Margaret Sullivan, the public editor for The New York Times, looks at the "danger" of suppressing leaks of classified information. She wonders what the world would be like without an understanding of Abu Ghraib, black sites, or the drone program. She explores the concerns that leaks can undermine security, but notes that the trend line is toward chilling journalistic investigation. She concludes the Times needs to be more robust as a media leader in this realm.
Jack Shafer, the veteran media columnist writing now for Reuters, examines the rise of "native advertising" or "sponsored content" and is skeptical of its effectiveness. He says "publishers are advertisers have polluted their own tradition by erasing the traditional line" between editorial and advertising content. One result of this blur, he asserts, is that readers will blame controversial stories on advertisers and controversial ads on journalists.

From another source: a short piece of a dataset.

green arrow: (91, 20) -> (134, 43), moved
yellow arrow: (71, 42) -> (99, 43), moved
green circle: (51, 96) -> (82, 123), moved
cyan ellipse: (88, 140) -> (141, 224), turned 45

Jeff Jarvis, in his latest Buzzmachine post, notes the collapse of the Daily Voice hyperlocal enterprise and identifies some of the common causes of strife in the sector and what might address them. More than anything, Jarvis says, the ventures are trying to do too much, too soon, on scales that are not sustainable. While hyperlocal efforts will eventually take hold, he believes financiers need to place their efforts away from tools and grants and into consciously sustainable models --- even if they're small.
The Mr. Magazine vlog interviews Keith Kelly, the media reporter for the New York Post, on the biggest problem in media. His one-minute video concludes that advertisers don't know how to use digital properly yet.